ただ、上記の2項目を実践するのは意外と難しいようにも感じました。極端な言い方かも分かりませんが、全てを実物通りに製作しようとするということを放棄して「それらしく作る」ということは逆に実物に対する観察力や設計のセンスが問われ、それが作品に如実に現れてしまうということです。このような観点で自分の作品を眺めてみると自分の力不足を痛感し、まだまだ努力が必要と感じます。

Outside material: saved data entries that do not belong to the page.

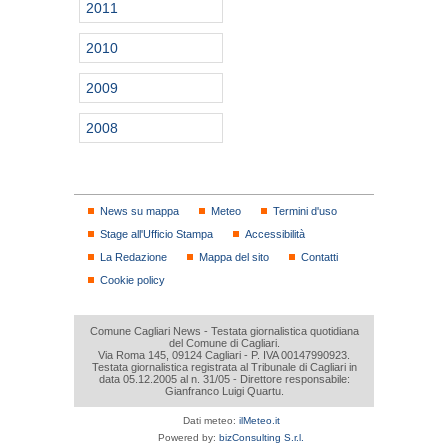
2011
2010
2009
2008
News su mappa
Meteo
Termini d'uso
Stage all'Ufficio Stampa
Accessibilità
La Redazione
Mappa del sito
Contatti
Cookie policy
Comune Cagliari News - Testata giornalistica quotidiana
del Comune di Cagliari.
Via Roma 145, 09124 Cagliari - P. IVA 00147990923.
Testata giornalistica registrata al Tribunale di Cagliari in
data 05.12.2005 al n. 31/05 - Direttore responsabile:
Gianfranco Luigi Quartu.
Dati meteo:
ilMeteo.it
Powered by:
bizConsulting S.r.l.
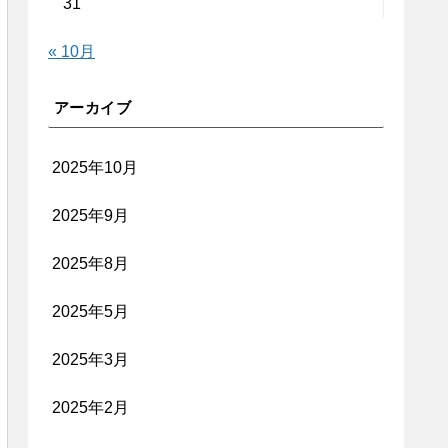
31
« 10月
アーカイブ
2025年10月
2025年9月
2025年8月
2025年5月
2025年3月
2025年2月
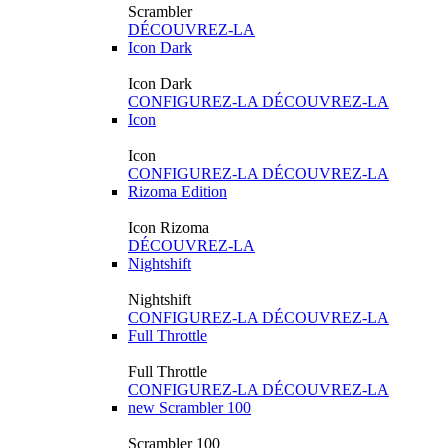
Scrambler
DÉCOUVREZ-LA
Icon Dark
Icon Dark
CONFIGUREZ-LA
DÉCOUVREZ-LA
Icon
Icon
CONFIGUREZ-LA
DÉCOUVREZ-LA
Rizoma Edition
Icon Rizoma
DÉCOUVREZ-LA
Nightshift
Nightshift
CONFIGUREZ-LA
DÉCOUVREZ-LA
Full Throttle
Full Throttle
CONFIGUREZ-LA
DÉCOUVREZ-LA
new
Scrambler 100
Scrambler 100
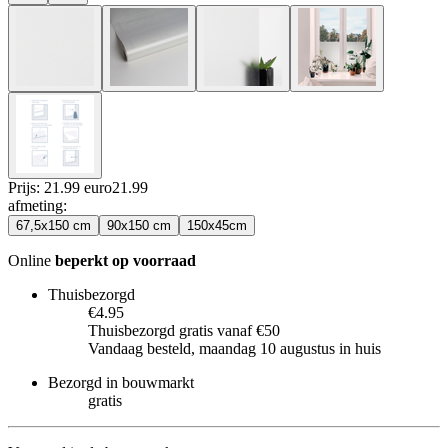
Prijs: 21.99 euro
21
.
99
afmeting
:
67,5x150 cm
90x150 cm
150x45cm
Online
beperkt op voorraad
Thuisbezorgd
€4.95
Thuisbezorgd gratis vanaf €50
Vandaag besteld, maandag 10 augustus in huis
Bezorgd in bouwmarkt
gratis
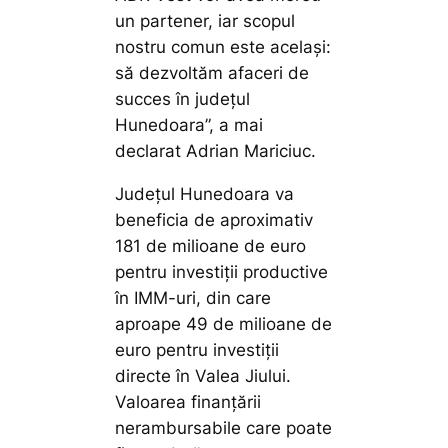
un partener, iar scopul
nostru comun este același:
să dezvoltăm afaceri de
succes în județul
Hunedoara
”, a mai
declarat Adrian Mariciuc.
Județul Hunedoara va
beneficia de aproximativ
181 de milioane de euro
pentru investiții productive
în IMM-uri, din care
aproape 49 de milioane de
euro pentru investiții
directe în Valea Jiului.
Valoarea finanțării
nerambursabile care poate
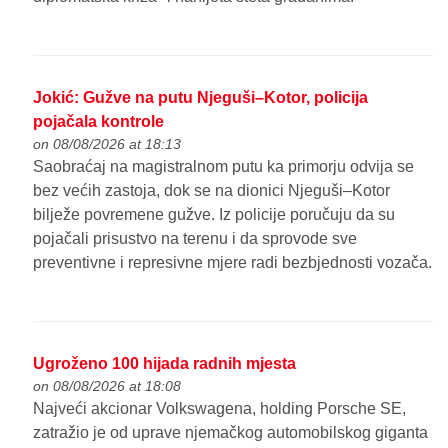
Jokić: Gužve na putu Njeguši–Kotor, policija
pojačala kontrole
on 08/08/2026 at 18:13
Saobraćaj na magistralnom putu ka primorju odvija se
bez većih zastoja, dok se na dionici Njeguši–Kotor
bilježe povremene gužve. Iz policije poručuju da su
pojačali prisustvo na terenu i da sprovode sve
preventivne i represivne mjere radi bezbjednosti vozača.
Ugroženo 100 hijada radnih mjesta
on 08/08/2026 at 18:08
Najveći akcionar Volkswagena, holding Porsche SE,
zatražio je od uprave njemačkog automobilskog giganta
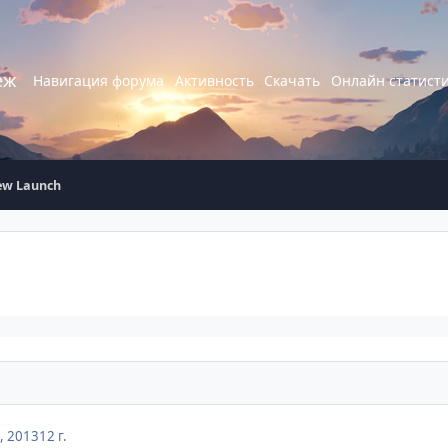
еж
Навигация форума
Активность
Скачать
Онлайн статист
ew Launch
, 2013
12 г.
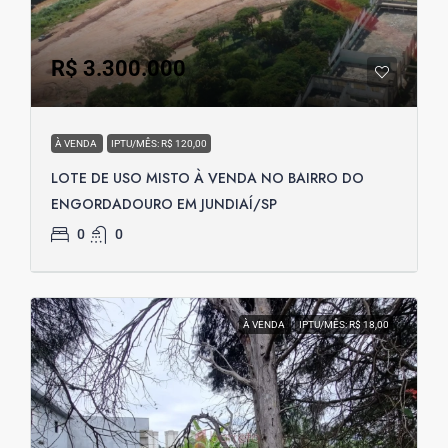
R$ 3.300.000
À VENDA
IPTU/MÊS: R$ 120,00
LOTE DE USO MISTO À VENDA NO BAIRRO DO
ENGORDADOURO EM JUNDIAÍ/SP
0
0
À VENDA
IPTU/MÊS: R$ 18,00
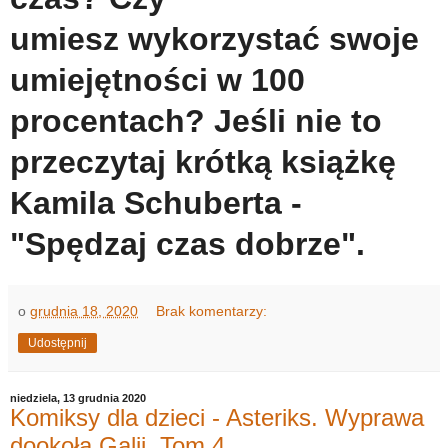
umiesz wykorzystać swoje
umiejętności w 100
procentach? Jeśli nie to
przeczytaj krótką książkę
Kamila Schuberta -
"Spędzaj czas dobrze".
o
grudnia 18, 2020
Brak komentarzy:
Udostępnij
niedziela, 13 grudnia 2020
Komiksy dla dzieci - Asteriks. Wyprawa
dookoła Galii. Tom 4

チップLEDを用いて製作した街路灯. φ0.15のエナメル線をLEDの両端に半田付けして製作. 自作では形態がどうしてもばらつくが小さいのであまり気にならない


<レイアウトオーナーになった感想・課題とその展開>
今まで車両工作しかしなかったものがその車両が活躍する舞台ではない全く別の、しかも車両の製作はほぼ不可能であるゲージの外国型レイアウトを製作するということは今思えば無謀と言われてもやむをえないことであったような気もしますが、結果的にはこのレイアウトの製作により自分にとっての鉄道模型に対する視野や楽しみ方の幅が飛躍的に広がり、現在ではこのレイアウトを製作して本当に良かったと思っています。このような小さなレイアウトでも、車両を走らせたいと思った際、電源を入れてコントローラーを回せばすぐに列車が動き出してその動く姿を鉄道を周囲の「風景」とともに見ることができるということは今までに体験したことがないない感覚で、鉄道模型は走らなければ鉄道模型ではないということを改めて感じました。
一方実際に運転してみるといろいろ課題も出てきました。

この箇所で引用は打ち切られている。